Tak kusangka bisa shalat berdua saja dan menjadi makmum satu-satunya. Ingin kuadukan ini lagi pada Aby, tapi sepertinya Aby juga menyaksikan. Shalat selesai dan aku segera mencium tangan umi sebelum memanjatkan doa panjang. Ummik yang memimpin doa dan aku setia mengaminkan. Setelahnya, aku kembali mencium tangan Ummik dan melipat mukena serta sajadah. Ummik masuk kamar sebentar lalu keluar. Mengantarku ke teras dan berpamitan.
Aku keluar area pesantren dan segera mencari warung makan karena sebelum berbincang dengan nasi, cacing di perutku tidak akan mau diam. Sambil menikmati makan siang yang benar-benar makan siang, aku membuka lagi ponsel yang sejak tadi, lagi-lagi kuabaikan. Aku mencari kontak seseorang yang sebenarnya ada di recent update terdepan. Kutanyakan perihal janji temu hari ini, lalu ia menyanggupi.

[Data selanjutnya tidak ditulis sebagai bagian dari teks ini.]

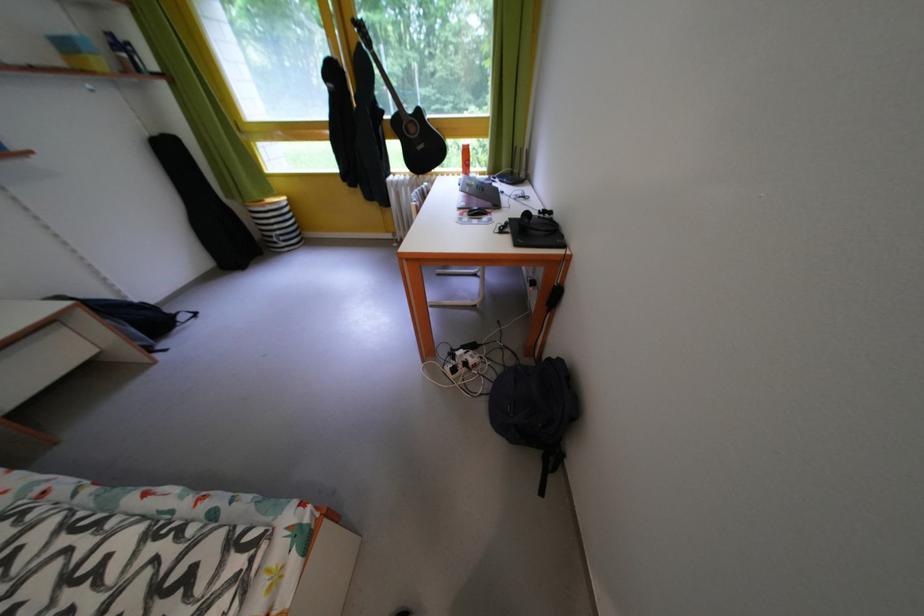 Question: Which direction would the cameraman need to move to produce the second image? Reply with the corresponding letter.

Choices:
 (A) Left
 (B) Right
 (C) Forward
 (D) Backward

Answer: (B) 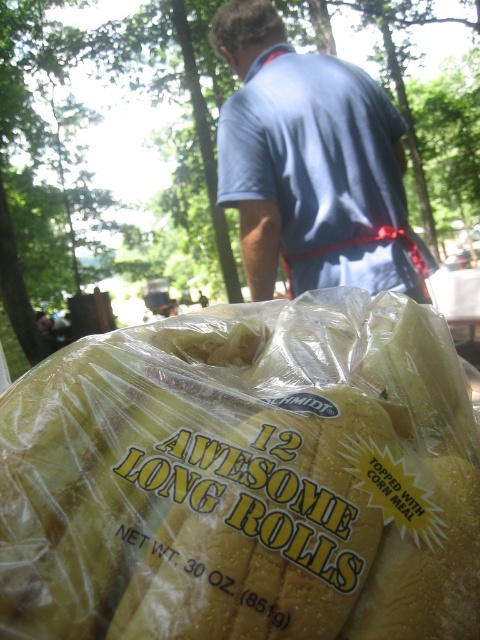 Question: Can you confirm if yellow plastic bag at bottom is positioned below blue fabric shirt at upper center?

Choices:
 (A) no
 (B) yes

Answer: (B)

Question: Does yellow plastic bag at bottom have a larger size compared to blue fabric shirt at upper center?

Choices:
 (A) yes
 (B) no

Answer: (B)

Question: Among these points, which one is farthest from the camera?

Choices:
 (A) (219, 621)
 (B) (262, 109)

Answer: (B)

Question: Is yellow plastic bag at bottom below blue fabric shirt at upper center?

Choices:
 (A) no
 (B) yes

Answer: (B)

Usai makan aku kembali ke stasiun dan naik kereta ke arah Jakarta. Yang itu artinya, berlawanan arah dengan jalan menuju rumah. Aku turun di stasiun pertama pinggir Jakarta. Tak kutemukan orang yang kukenal di sana. Aku menunggu lama. memperhatikan penjual gorengan yang menatapku heran. Loh, aku menjadi lapar melihat pisang-pisang krispi itu. Sialan.
Setengah jam berlalu, si abang tak kunjung mengabariku. Aku memang sudah terbiasa sekali menunggu, tapi kali ini, lagi???
Sudah hampir satu jam aku berdiri dan bersungut-sungut menanti. Lelaki bermata bulat itu tak kunjung datang dan aku mulai berpura sibuk dengan gawai. Malu pada orang-orang sekitar.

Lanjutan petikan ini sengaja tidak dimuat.